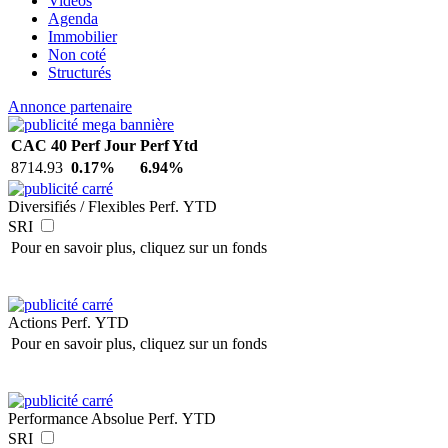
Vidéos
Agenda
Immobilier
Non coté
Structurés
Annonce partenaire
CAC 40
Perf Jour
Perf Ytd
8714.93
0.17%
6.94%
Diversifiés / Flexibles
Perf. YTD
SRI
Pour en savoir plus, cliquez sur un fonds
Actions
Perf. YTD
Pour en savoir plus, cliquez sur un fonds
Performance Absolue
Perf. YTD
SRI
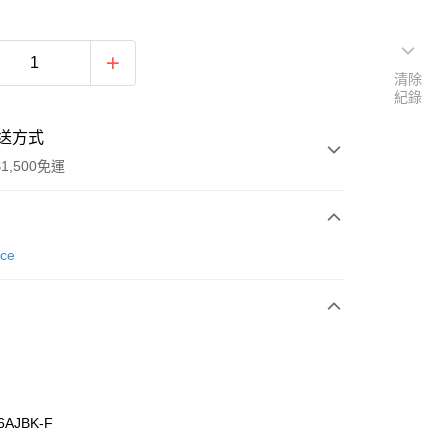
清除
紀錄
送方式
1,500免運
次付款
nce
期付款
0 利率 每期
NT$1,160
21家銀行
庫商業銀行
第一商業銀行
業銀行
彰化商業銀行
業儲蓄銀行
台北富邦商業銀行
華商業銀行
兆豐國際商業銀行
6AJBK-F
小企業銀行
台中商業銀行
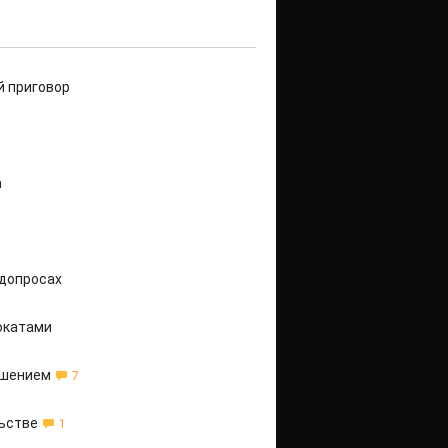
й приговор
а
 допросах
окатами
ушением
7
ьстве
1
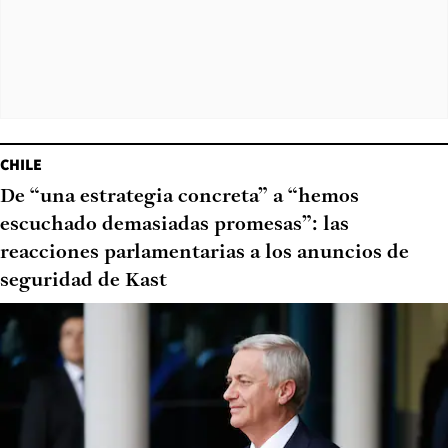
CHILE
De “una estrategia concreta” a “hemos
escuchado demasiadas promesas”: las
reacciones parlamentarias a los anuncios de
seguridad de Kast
__________
Would you set down each line of the data exactly, with no images included?

Vidéos
Agenda
Immobilier
Non coté
Structurés
Annonce partenaire
CAC 40
Perf Jour
Perf Ytd
8714.93
0.17%
6.94%
Diversifiés / Flexibles
Perf. YTD
SRI
Pour en savoir plus, cliquez sur un fonds
Actions
Perf. YTD
Pour en savoir plus, cliquez sur un fonds
Performance Absolue
Perf. YTD
SRI
清除
紀錄
送方式
1,500免運
次付款
nce
期付款
0 利率 每期
NT$1,160
21家銀行
庫商業銀行
第一商業銀行
業銀行
彰化商業銀行
業儲蓄銀行
台北富邦商業銀行
華商業銀行
兆豐國際商業銀行
6AJBK-F
小企業銀行
台中商業銀行
й приговор
а
 допросах
окатами
ушением
7
ьстве
1
CHILE
De “una estrategia concreta” a “hemos
escuchado demasiadas promesas”: las
reacciones parlamentarias a los anuncios de
seguridad de Kast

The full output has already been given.